Whether you choose classic cross-country, skate, or alpine skiing, it’s hard to deny that ski season is quite possibly the best time of the year here in the Valley. In fact, for skiers and boarders alike, it’s not just the natural beauty that makes winter full of blissful moments; it’s the activities that get your blood pumping through both exertion and adrenaline. And to get the most out of winter on the hill, preparing your body for the unique movements it’s about to undergo is the ultimate game changer. Practicing the same fitness regimen you stick to in the spring and summer may not cut it.
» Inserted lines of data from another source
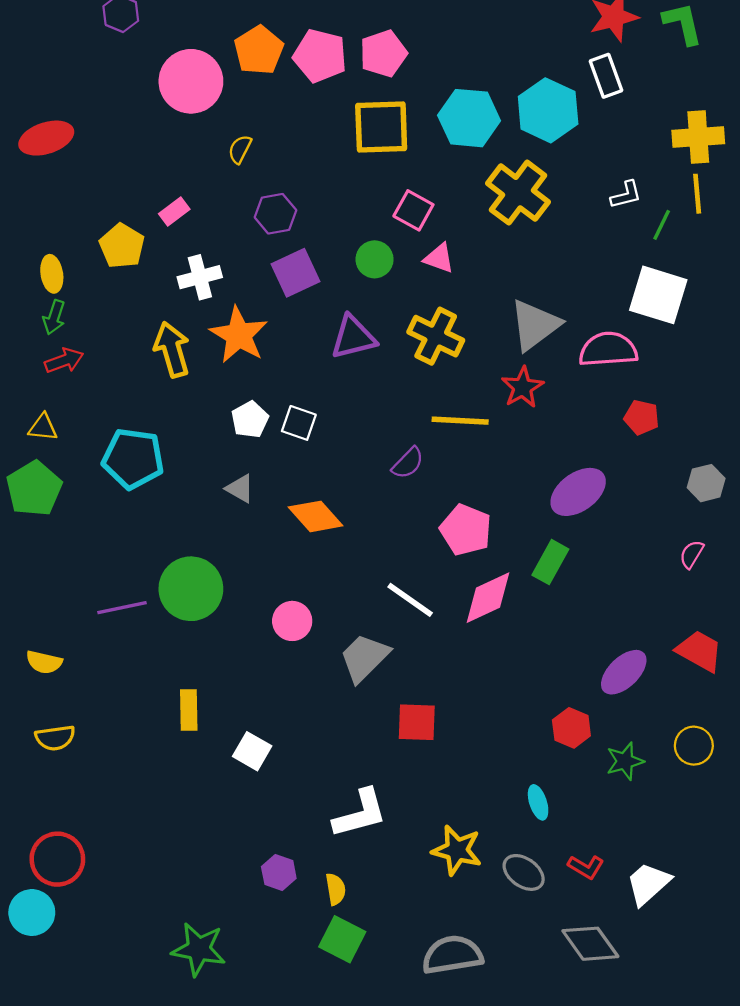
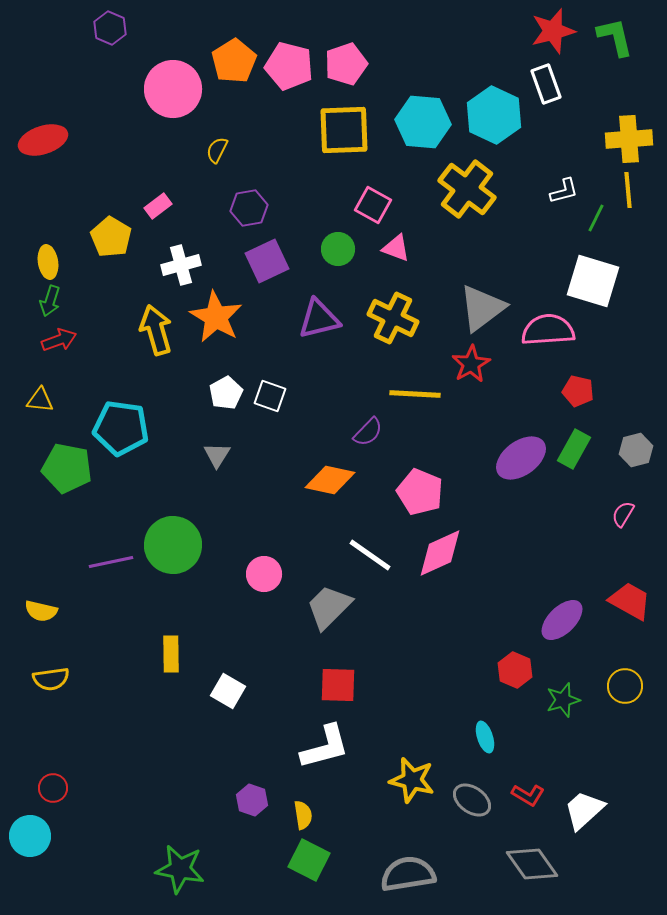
green pentagon: (34, 489) -> (67, 468), moved, turned -30
gray triangle: (240, 489) -> (217, 455), turned 32
orange diamond: (316, 516) -> (330, 480), moved, turned -36
green rectangle: (550, 562) -> (574, 449), moved
red square: (417, 722) -> (338, 685), moved
red circle: (57, 859) -> (53, 788), size x0.6

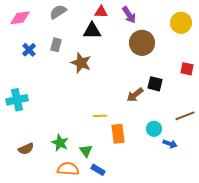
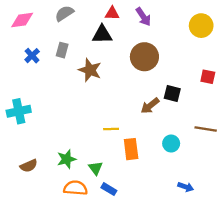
brown circle: (142, 43) -> (144, 57), moved
brown line: (185, 116) -> (206, 129), turned 30
green star: (60, 143) -> (67, 159), turned 30
blue arrow: (170, 144) -> (186, 187), moved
The key to getting ready is tackling the instability that comes with the snowy territory. To do so, you’ll want to practice moves that fire up small stabilizing muscles around the joint to increase the body’s familiarity and comfort with imbalance. This helps stave off injuries, particularly those around the knee, which are the most common ski-related injuries. With that in mind, begin by focusing on core work and leg strength.
In order to determine the best conditioning exercises for snow sports season, we looked to Yvette Hubbard, fitness director at Zenergy, a Ketchum health club and spa with specialty training programs to prepare clients for ski season.
LEGS
CORE STABILITY & STRENGTH
LOWER BODY STRENGTH & STABILITY
(LEGS + CORE)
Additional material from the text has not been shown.